The first installment of $174,233 in 1996 property taxes for Sand Hill Plaza
was due July 1. The bill has not been paid yet, according to the both the
appeal filed in Superior Court and the tax collector.
Mrs Mahoney said the tax must be paid by August 1. If it is not, there is an
immediate penalty of $5,227. After August 31, the penalty is $2,613 per month,
based on state law which sets the penalty at 1« percent per month.

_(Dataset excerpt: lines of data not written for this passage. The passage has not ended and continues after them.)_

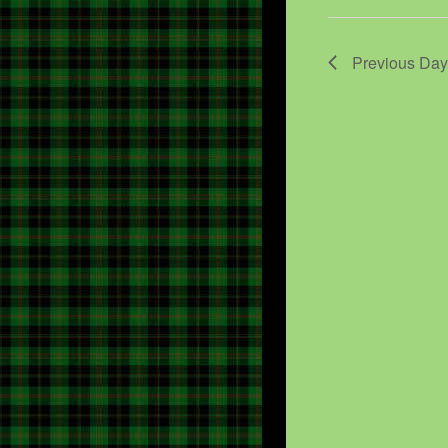
Previous Day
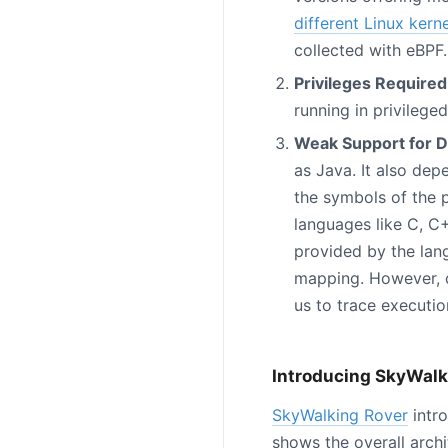
different Linux kern
collected with eBPF.
Privileges Required
running in privilege
Weak Support for 
as Java. It also dep
the symbols of the 
languages like C, C
provided by the lan
mapping. However, d
us to trace executi
Introducing SkyWalk
SkyWalking Rover
intro
shows the overall arch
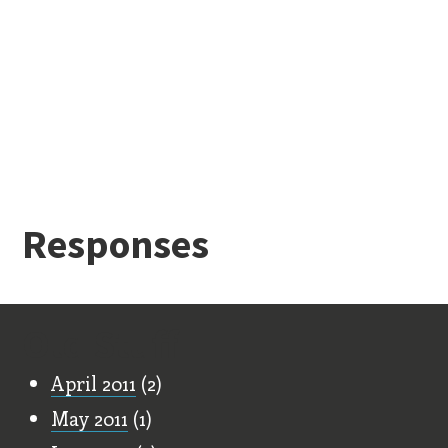
Responses
Old Stuff
April 2011
(2)
May 2011
(1)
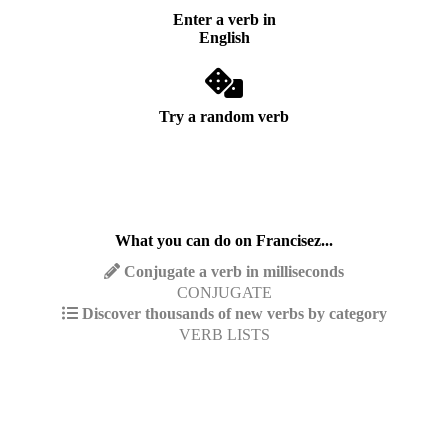
Enter a verb in
English
Try a random verb
What you can do on Francisez...
Conjugate a verb in milliseconds
CONJUGATE
Discover thousands of new verbs by category
VERB LISTS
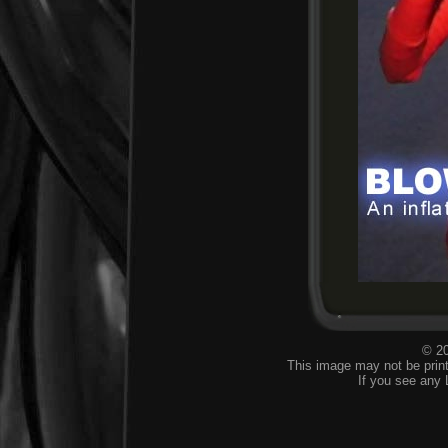
© 20
This image may not be print
If you see any 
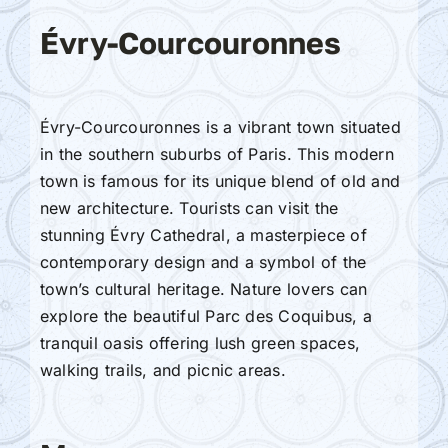
Évry-Courcouronnes
Évry-Courcouronnes is a vibrant town situated
in the southern suburbs of Paris. This modern
town is famous for its unique blend of old and
new architecture. Tourists can visit the
stunning Évry Cathedral, a masterpiece of
contemporary design and a symbol of the
town’s cultural heritage. Nature lovers can
explore the beautiful Parc des Coquibus, a
tranquil oasis offering lush green spaces,
walking trails, and picnic areas.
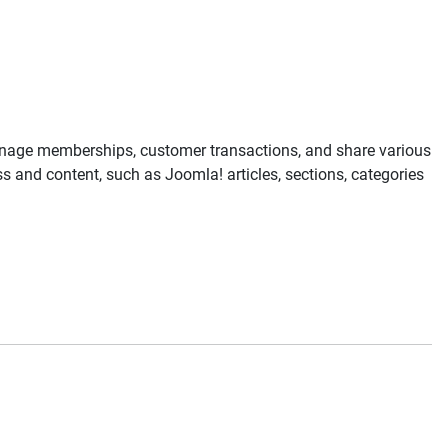
anage memberships, customer transactions, and share various
 and content, such as Joomla! articles, sections, categories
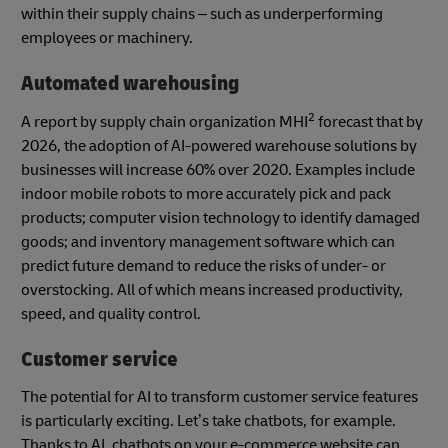
within their supply chains – such as underperforming
employees or machinery.
Automated warehousing
2
A report by supply chain organization MHI
forecast that by
2026, the adoption of AI-powered warehouse solutions by
businesses will increase 60% over 2020. Examples include
indoor mobile robots to more accurately pick and pack
products; computer vision technology to identify damaged
goods; and inventory management software which can
predict future demand to reduce the risks of under- or
overstocking. All of which means increased productivity,
speed, and quality control.
Customer service
The potential for AI to transform customer service features
is particularly exciting. Let’s take chatbots, for example.
Thanks to AI, chatbots on your e-commerce website can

The appeal is the first to be filed against the town as a result of the
revaluation.
When the townwide appraisals were completed last winter, 9,998 properties
(7,411 dwellings, 180 commercial buildings and 36 industrial buildings) were
notified of their new assessments and each had the opportunity to participate
in an informal hearing with the reval company. About 700 asked for the
informal hearings. The next step, for unresolved cases, was a formal hearing
before the Board of Assessment Appeals. The board considered nearly 400
property assessments, making changes in 325 of them. Sixty-nine were not
changed. Property owners have until the end of August to appeal to the
Superior Court.
Mr DeVestern said more appeals are anticipated and are normal in a revaluation
year. The amount of appeals have been increasing in towns throughout the state
over the last 10 years, partly because of the economic climate and partly
because society has become more litigious.